Putting this all together into an exploit.py essentially first exploits stage 1 vulnerability to execute the shellcode loaded.

Then it sends Yan85 shellcode to first win the data race to open q for writing, then reads in the quit parallel program.

This exploit works 1/16 times because the last byte of the stack leakage is overwritten by the struct ring field. Since the parallel machine is Turing complete I'm sure a sufficiently smart human could write a deterministic exploit.

Lessons Learned

Syntax highlighting is golden

From a development perspective, nothing helped more than creating an emacs mode for the force language. I didn't do this for Yan85 and it was a massive pain.

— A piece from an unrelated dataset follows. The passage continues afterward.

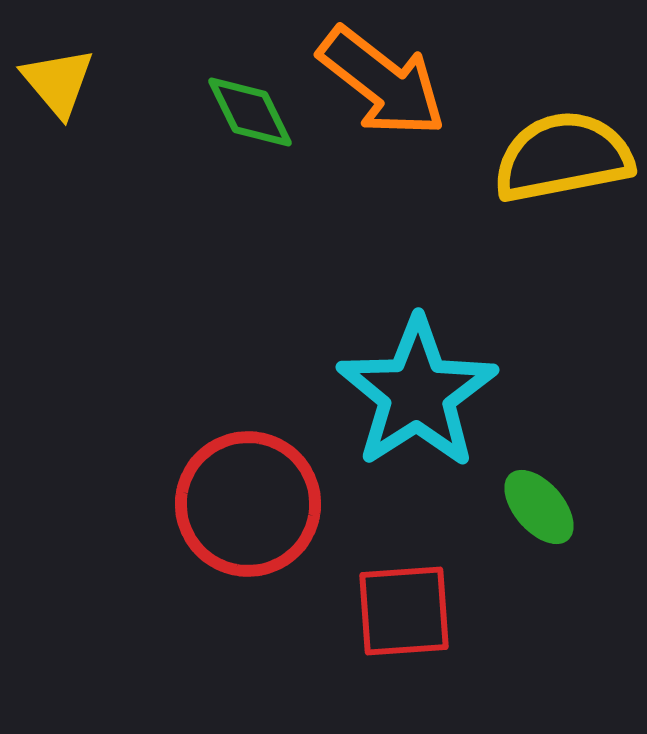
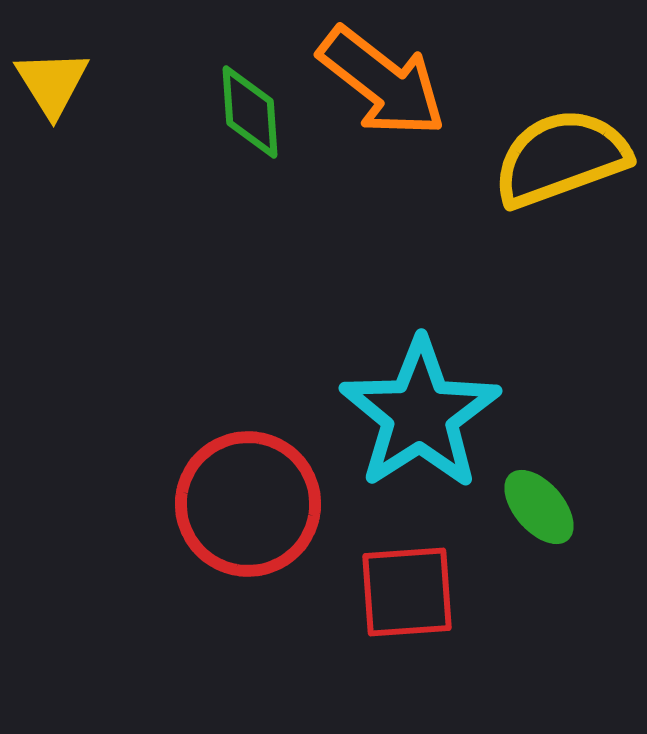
yellow triangle: moved 6 px left, 1 px down; rotated 8 degrees clockwise
green diamond: rotated 22 degrees clockwise
yellow semicircle: moved 2 px left, 1 px down; rotated 9 degrees counterclockwise
cyan star: moved 3 px right, 21 px down
red square: moved 3 px right, 19 px up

Non-determinism is the enemy of a race

Long story short, my parallel machine compiler and assembler were non-deterministic because I was using Python sets and defaultdicts, and this would affect the generated code. This caused hair-pullingly difficult problems where I would test the data race, make a change to make it easier to win, and it would somehow be harder. Note to self: always ensure your compiler is deterministic (and PYTHONHASHSEED=0 is your friend).

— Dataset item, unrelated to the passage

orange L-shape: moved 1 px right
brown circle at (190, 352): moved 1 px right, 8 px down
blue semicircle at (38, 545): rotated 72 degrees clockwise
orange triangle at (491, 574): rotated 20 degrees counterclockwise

Shortcut solutions on difficult challenges: what to do about them?

The stage 2 shortcut solution was very frustrating. Of course I tested my stage 1 solution against stage 2 (it did not work), and I even tested the first stage 1 solution from the teams against the unreleased stage 2 (it also did not work). So we released stage 2, but teams were exploiting it much quicker than I expected.

After digging in (while very sleep deprived), I realized what the bug was and we were faced with a few choices:

Deploy a new fixed version of mama (stage 2) with the fix. Not really an option b/c with 3 stages this whole challenge direction is worth a lot of points already, and adding another is probably too much.
Redeploy the fixed version of mama and take the flags away from people that already solved it. This isn't something that we've really done before, and by this point 3 or 4 teams had already solved it. They might have redirected people away from the problem once it was solved. Another risk is that the additional check changes the race condition and made it way easier (which would have required significant tweaking on my part, which is very risky to do with sleep deprivation). We decided against this option (although I still wonder if this would have been better).
Do nothing. We reasoned that this shortcut solution of stage 2 would get them no closer to stage 3 (since they have no idea about the data race), so in this way stage 3 would sort of make up the difference. Ultimately this is what we decided to do.
Release a fixed version of mama as a hint for stage 3, saying that if you solved the fixed version of mama then you were on the way to the first part of stage 3. I explored this option (creating the fix and ensuring that it was solvable), and polled the teams that were the first to solve stage 1 and stage 2. When I realized that they found the data race we abandoned this idea.

Still not sure what the right approach was here, but at least now you understand what happened and our reasoning.

Libc version differences

I did development and exploitation of the challenge on a remote machine. Then, I built the challenge for deployment on my laptop and pushed to infra. All should be fine I thought, the teams have complete knowledge of the challenge: the exact Dockerfile and binaries, everything to run the challenge exactly as it's running in the infra. I even had the thought "I should probably give them the libc so", then I thought what's the point they have full knowledge.

Unfortunately I didn't realize that my laptop's docker was using an old cached version of ubuntu:18.04 and the deployed libc version was ~1 year old. This caused unexpected and unintended hardship for teams that were very close to exploiting stage 3, and I'm sorry for that.

Reuse of old challenges, is it fair?

One of the things that drew me to this challenge is that parallel machines represent a fundamentally different model of computation (a computer architecture without a program counter and the finest grain parallelism possible.) And teams in 2020 finals barely scratched the surface of this cool concept.

Of course, teams that played DEFCON CTF 2020 finals would have an advantage on such a challenge due to familiarity with the concept and hands-on experience (although of all 16 teams PPP was the one that had the best command of the parallel machine IIRC).

We discussed it internally and decided that the following factors were in play: (1) the parallel-af machine was open-source since finals, (2) I discussed the ideas and concepts of the parallel machine publicly (OOO CTF recaps), and (3) the race condition style-bug was not used at all in finals that it would be OK. We would also point people to the parallel-af source code so that they could start from there (and have code/docs/papers to reference).

The feedback we received was that some teams still felt that this unfairly benefited finals teams, which we know kind of agree with. One thing to note is that I've heard from several teams that they exploited stage 1 in a completely black-box way and did no real reversing of the vm (if I understand them correctly), which is pretty cool.

The end

Hope you enjoyed the challenge, it was a joy and a pain to write, and I learned a ton. I hope you did too.

- adamd